Add to these the exceptional lyrics throughout --highlighted by the aching social commentary of "Lost a Friend" -- and you get a rare complete listening experience.
- Unlike some other listeners I did not accidently purchase this album, nor was I disappointed. Creative bands continually explore their sound, unlike some bands (ie. Bush). "Whiplash" is different than their CD's "Laid" (which was mellow) or "Millionares" (which is heavy on the synth side), this release boasts powerful guitars, classic James lyrics and a different direction. Overall this reminds me of their Gold Mother disc, which was fun and unpredictable. Their sound is unique to other releases and more resembles the extra songs from their "Best of" CD like Runaground & Destiny Calling. There is more James than Brian Eno on this disc unlike "Laid" or "Pleased to meet you" which were heavily influenced by Eno. If you like the more upbeat James you've heard check this release out. A great selection for the car by the way, especially when driving at high speeds...
- Everyone has his own taste in music, and for that reason it's a very sebjective matter. First of all, I love James. That said, I consider this their best album because it moves me the most.

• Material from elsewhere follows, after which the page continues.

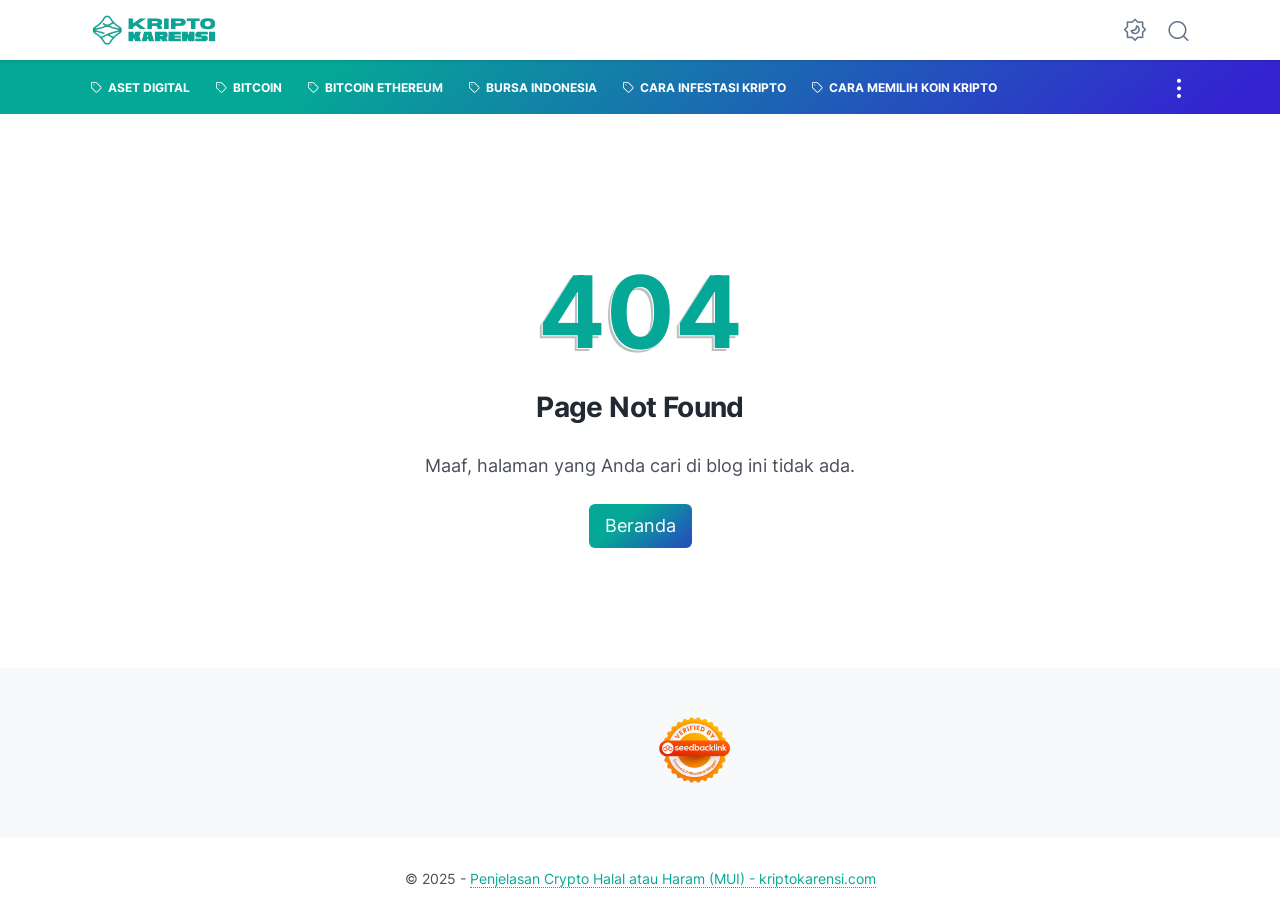 This screenshot has height=920, width=1280. I want to click on Beranda, so click(640, 525).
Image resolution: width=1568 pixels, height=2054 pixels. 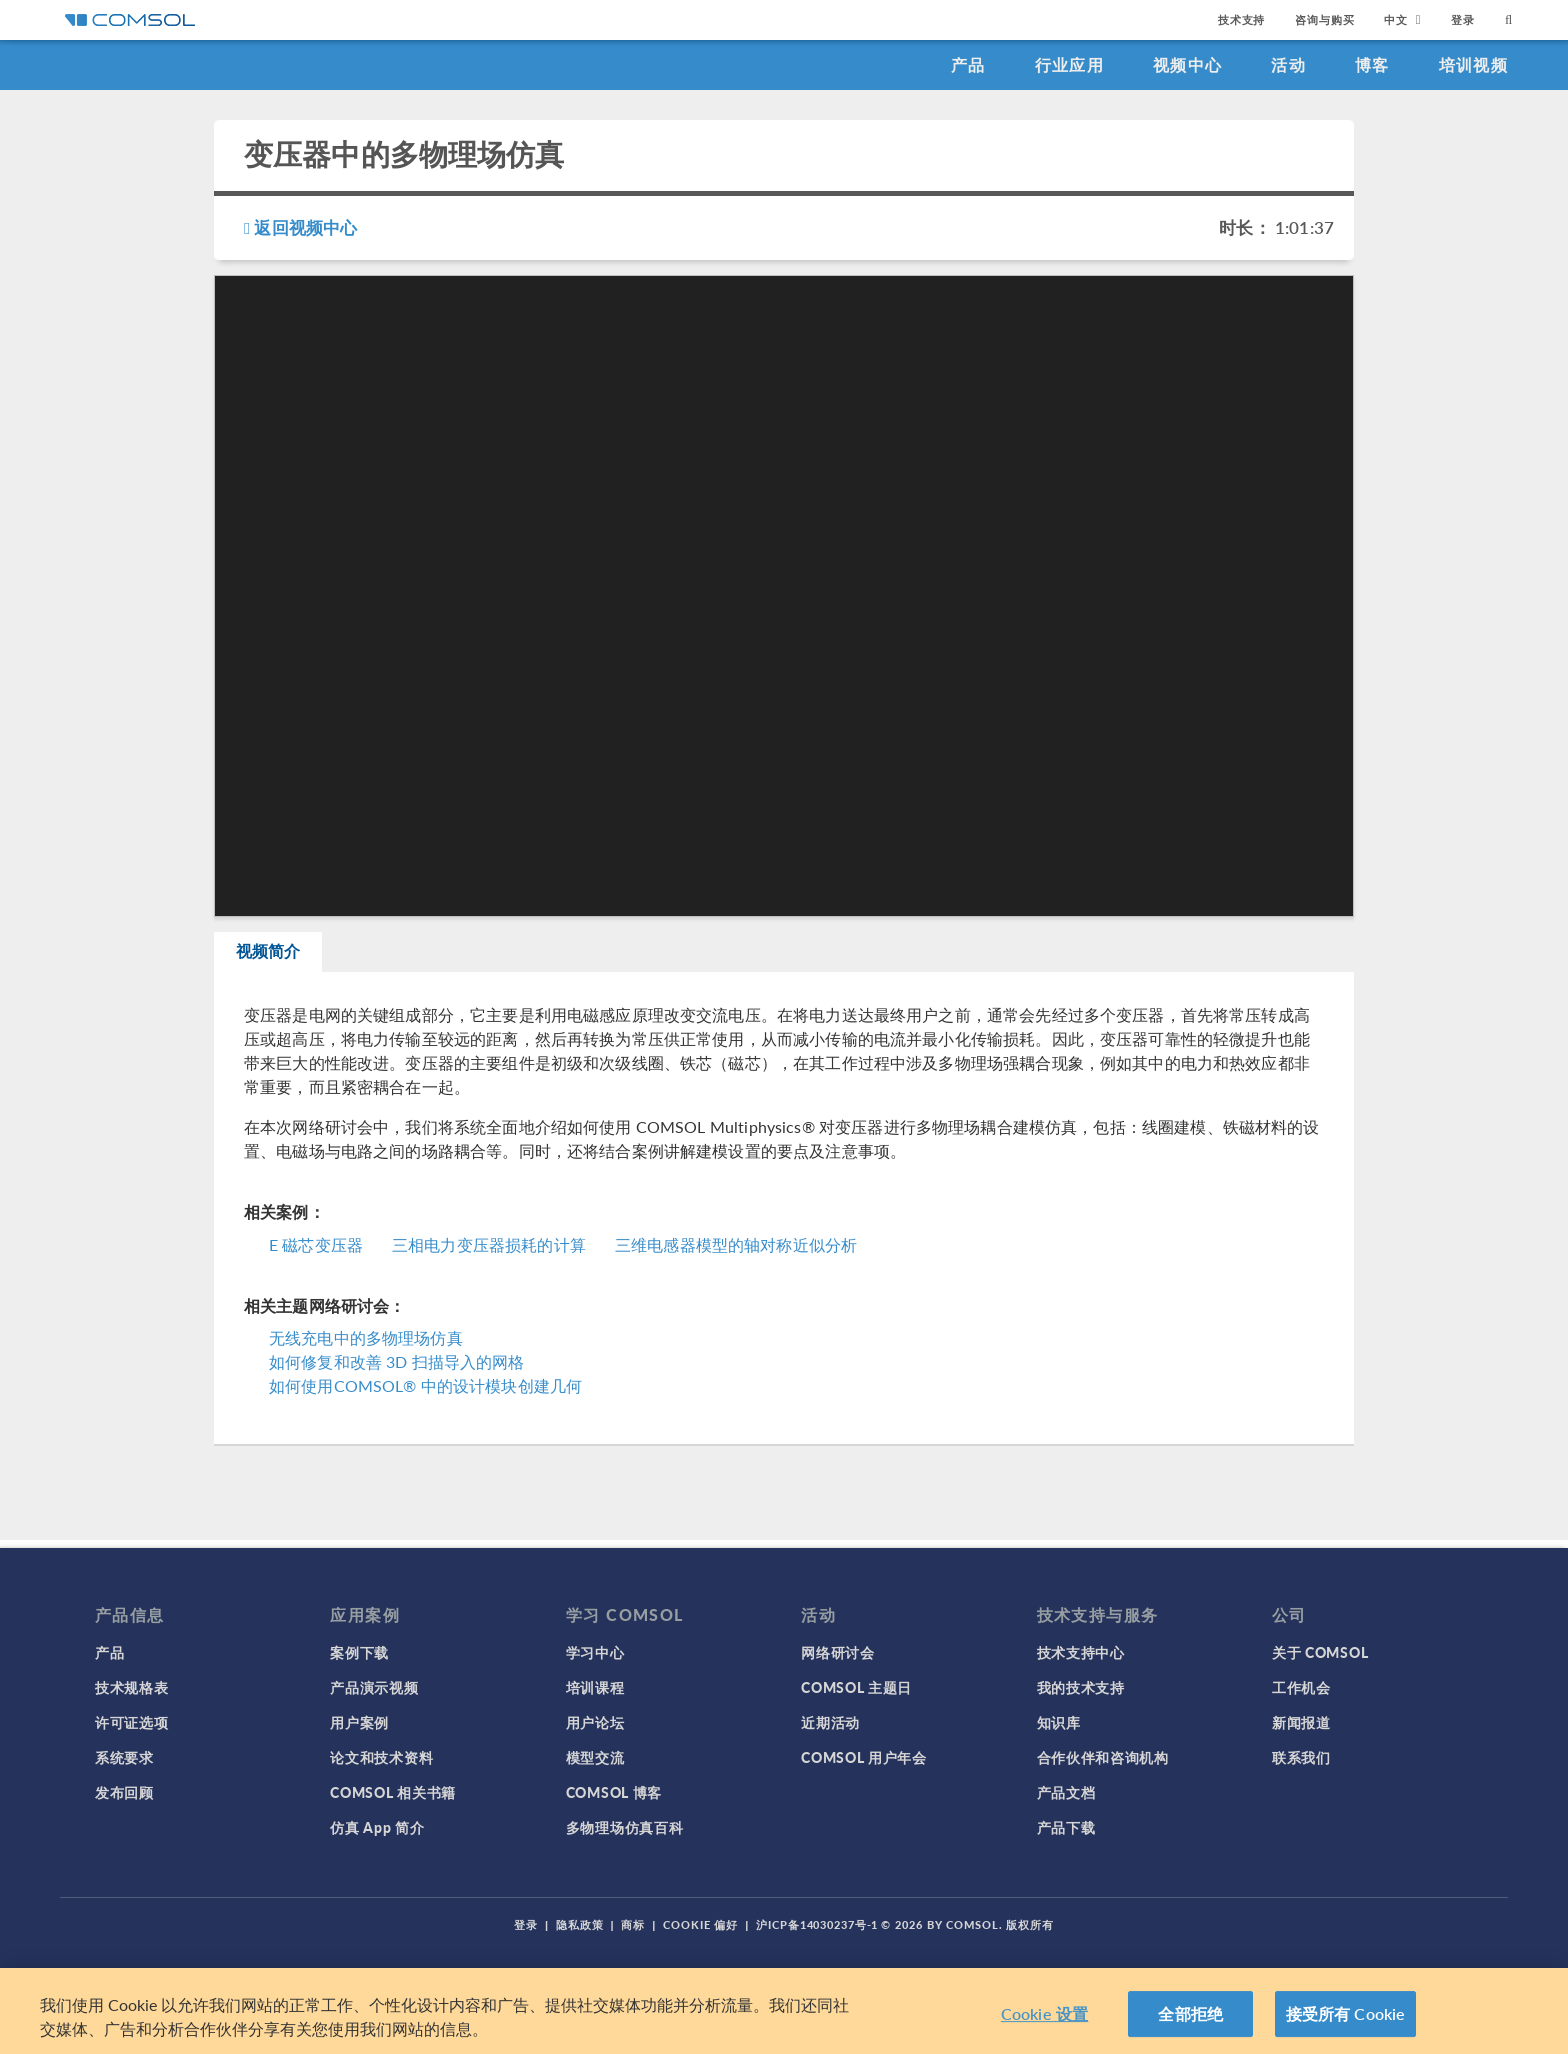 I want to click on 知识库, so click(x=1059, y=1722).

Of course, if you aren't familiar with James, I recommend The Best Of, which includes three tracks from this disc: Tomorrow, Waltzing Along, and She's a Star. One thing I've noticed about James, though, is that the songs on their albums that appear on The Best Of have a very distinct quality. And in some ways they give only a slight indication of what each album is like. On Whiplash, the other songs are wonderful and wonderfully different from those three. Lost a Friend is by far my favorite track with it's harpsichord sounds in some parts and great guitar rifts in the others. And moving lyrics that take notice of our absorption in our televisions and the violence we see there from other parts of the world and our own militaries. This album also seems experimental in booming bass rhythms and a dance-like quality (dance club). But that description is poor and don't let it suggest that the lyrics have suffered because of it. The new sound adds just another facet to James (one that you hear more of on Millionaires) that you don't hear on The Best Of, and perhaps wouldn't dream of hearing if you've only heard, say, Laid. Whiplash, except perhaps for the most recent Pleased to Meet You, is James' strongest social critique. While the subject matter can be sad (or saddening)-- like a pleading mother earth (Greenpeace) or a harsh attack on what seems like a materialistic American culture that loses itself in the TV and the mall (Go to the Bank)-- this disc has elements of hope, unfortunately mixed with despair. It opens with a song urging its listeners, no matter how awful things may be, to keep holding on 'til tomorrow, but the album ends with the line "Blue Pastures fade away." This is a good album. Some apparently disagree with me, but I consider this essential James. It's proved, to me, even more essential than The Best Of, but, of course, I'd still recommend that as the place to start for those who haven't heard of James.